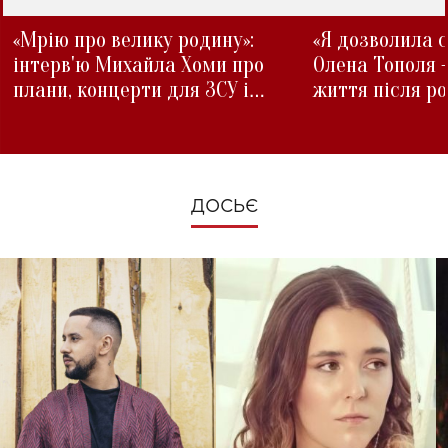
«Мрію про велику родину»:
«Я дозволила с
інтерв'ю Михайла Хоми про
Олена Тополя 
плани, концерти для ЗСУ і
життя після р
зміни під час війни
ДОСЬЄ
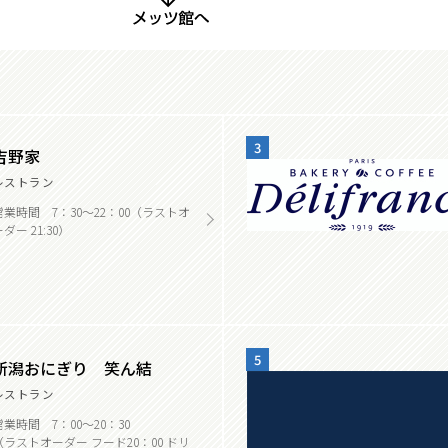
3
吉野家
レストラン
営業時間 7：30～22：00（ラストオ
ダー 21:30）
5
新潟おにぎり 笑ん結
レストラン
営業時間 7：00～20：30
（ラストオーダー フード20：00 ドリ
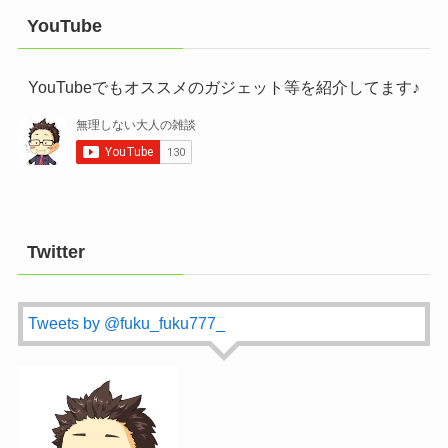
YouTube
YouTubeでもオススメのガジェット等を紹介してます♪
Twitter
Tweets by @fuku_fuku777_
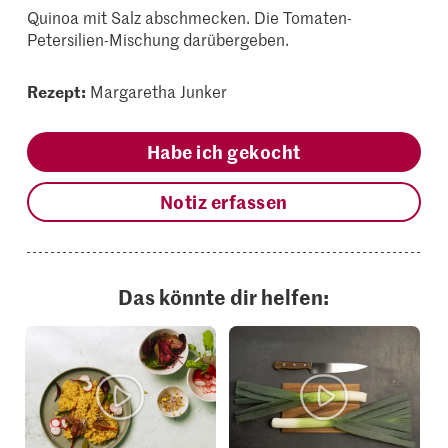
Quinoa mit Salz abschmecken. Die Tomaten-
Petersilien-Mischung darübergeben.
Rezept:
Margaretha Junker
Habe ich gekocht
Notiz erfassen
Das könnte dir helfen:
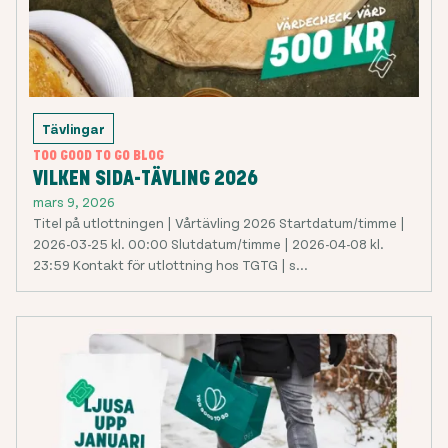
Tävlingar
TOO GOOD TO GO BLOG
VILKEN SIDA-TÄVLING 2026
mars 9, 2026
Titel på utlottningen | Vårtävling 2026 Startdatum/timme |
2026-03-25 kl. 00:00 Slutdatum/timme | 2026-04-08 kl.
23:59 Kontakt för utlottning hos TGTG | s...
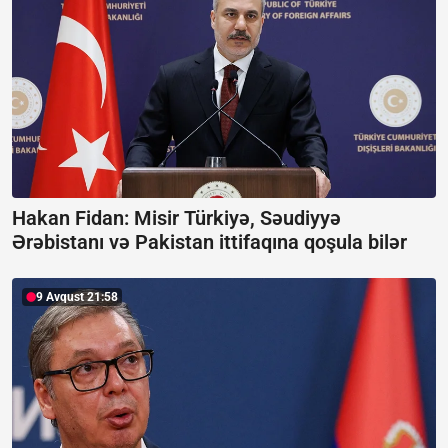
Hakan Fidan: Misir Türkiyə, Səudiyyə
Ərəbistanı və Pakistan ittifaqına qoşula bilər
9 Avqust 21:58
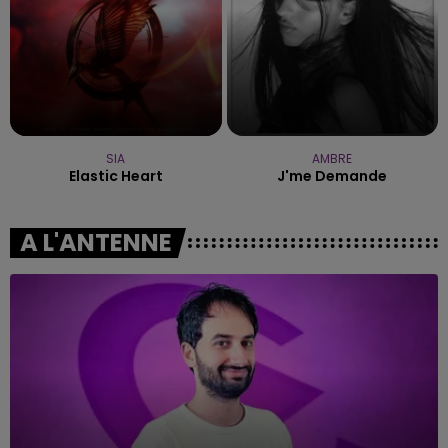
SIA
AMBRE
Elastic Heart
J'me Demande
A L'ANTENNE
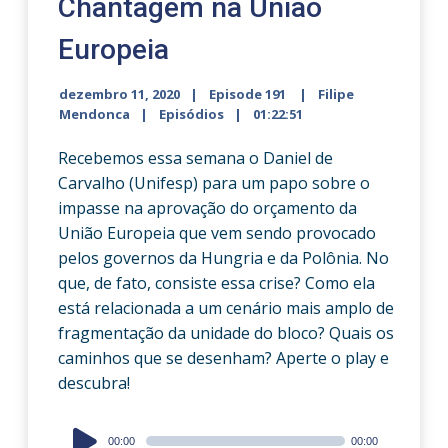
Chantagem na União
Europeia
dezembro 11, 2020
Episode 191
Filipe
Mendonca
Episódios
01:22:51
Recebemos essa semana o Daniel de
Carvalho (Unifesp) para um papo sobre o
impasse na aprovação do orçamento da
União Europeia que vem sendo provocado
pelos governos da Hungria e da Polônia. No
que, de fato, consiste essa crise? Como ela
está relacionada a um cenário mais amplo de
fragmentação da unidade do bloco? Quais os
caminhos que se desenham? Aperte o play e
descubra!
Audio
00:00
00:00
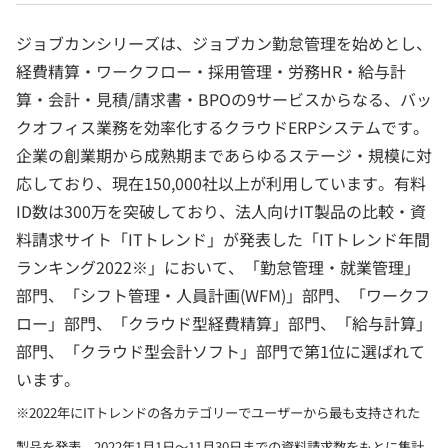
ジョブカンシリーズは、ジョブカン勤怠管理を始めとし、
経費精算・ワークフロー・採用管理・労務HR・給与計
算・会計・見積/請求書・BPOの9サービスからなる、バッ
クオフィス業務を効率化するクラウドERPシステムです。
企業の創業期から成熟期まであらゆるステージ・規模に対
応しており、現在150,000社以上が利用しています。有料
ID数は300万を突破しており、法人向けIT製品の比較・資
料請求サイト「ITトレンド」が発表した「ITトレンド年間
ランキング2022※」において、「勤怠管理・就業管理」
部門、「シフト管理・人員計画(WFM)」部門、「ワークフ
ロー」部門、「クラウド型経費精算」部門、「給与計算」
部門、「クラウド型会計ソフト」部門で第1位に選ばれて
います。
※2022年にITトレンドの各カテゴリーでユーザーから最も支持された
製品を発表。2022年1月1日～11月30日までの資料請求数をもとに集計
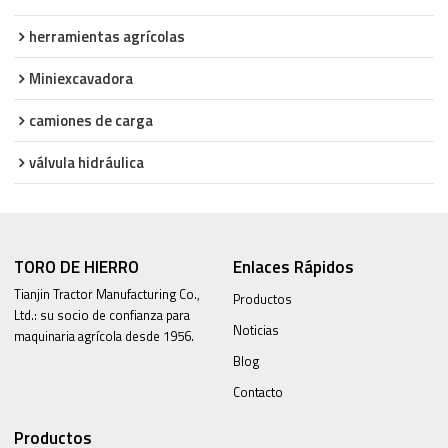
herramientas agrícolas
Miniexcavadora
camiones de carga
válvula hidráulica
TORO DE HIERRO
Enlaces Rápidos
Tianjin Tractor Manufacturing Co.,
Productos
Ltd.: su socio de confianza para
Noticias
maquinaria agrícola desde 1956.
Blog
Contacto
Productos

━━━━

▸ PROBLEM
Each line above should be printed again exactly, though the pictures should not be.

▸ RESULT OF THE TASK
«Мрію про велику родину»:
«Я дозволила с
інтерв'ю Михайла Хоми про
Олена Тополя 
плани, концерти для ЗСУ і
життя після р
зміни під час війни
ДОСЬЄ
3
吉野家
レストラン
営業時間 7：30～22：00（ラストオ
ダー 21:30）
5
新潟おにぎり 笑ん結
レストラン
営業時間 7：00～20：30
（ラストオーダー フード20：00 ドリ
YouTube
YouTubeでもオススメのガジェット等を紹介してます♪
Twitter
Tweets by @fuku_fuku777_
Quinoa mit Salz abschmecken. Die Tomaten-
Petersilien-Mischung darübergeben.
Rezept:
Margaretha Junker
Habe ich gekocht
Notiz erfassen
Das könnte dir helfen:
Tävlingar
TOO GOOD TO GO BLOG
VILKEN SIDA-TÄVLING 2026
mars 9, 2026
Titel på utlottningen | Vårtävling 2026 Startdatum/timme |
2026-03-25 kl. 00:00 Slutdatum/timme | 2026-04-08 kl.
23:59 Kontakt för utlottning hos TGTG | s...
Hakan Fidan: Misir Türkiyə, Səudiyyə
Ərəbistanı və Pakistan ittifaqına qoşula bilər
9 Avqust 21:58
SIA
AMBRE
Elastic Heart
J'me Demande
A L'ANTENNE
Chantagem na União
Europeia
dezembro 11, 2020
Episode 191
Filipe
Mendonca
Episódios
01:22:51
Recebemos essa semana o Daniel de
Carvalho (Unifesp) para um papo sobre o
impasse na aprovação do orçamento da
União Europeia que vem sendo provocado
pelos governos da Hungria e da Polônia. No
que, de fato, consiste essa crise? Como ela
está relacionada a um cenário mais amplo de
fragmentação da unidade do bloco? Quais os
caminhos que se desenham? Aperte o play e
descubra!
Audio
00:00
00:00
ジョブカンシリーズは、ジョブカン勤怠管理を始めとし、
経費精算・ワークフロー・採用管理・労務HR・給与計
算・会計・見積/請求書・BPOの9サービスからなる、バッ
クオフィス業務を効率化するクラウドERPシステムです。
企業の創業期から成熟期まであらゆるステージ・規模に対
応しており、現在150,000社以上が利用しています。有料
ID数は300万を突破しており、法人向けIT製品の比較・資
料請求サイト「ITトレンド」が発表した「ITトレンド年間
ランキング2022※」において、「勤怠管理・就業管理」
部門、「シフト管理・人員計画(WFM)」部門、「ワークフ
ロー」部門、「クラウド型経費精算」部門、「給与計算」
部門、「クラウド型会計ソフト」部門で第1位に選ばれて
います。
※2022年にITトレンドの各カテゴリーでユーザーから最も支持された
製品を発表。2022年1月1日～11月30日までの資料請求数をもとに集計
herramientas agrícolas
Miniexcavadora
camiones de carga
válvula hidráulica
TORO DE HIERRO
Enlaces Rápidos
Tianjin Tractor Manufacturing Co.,
Productos
Ltd.: su socio de confianza para
Noticias
maquinaria agrícola desde 1956.
Blog
Contacto
Productos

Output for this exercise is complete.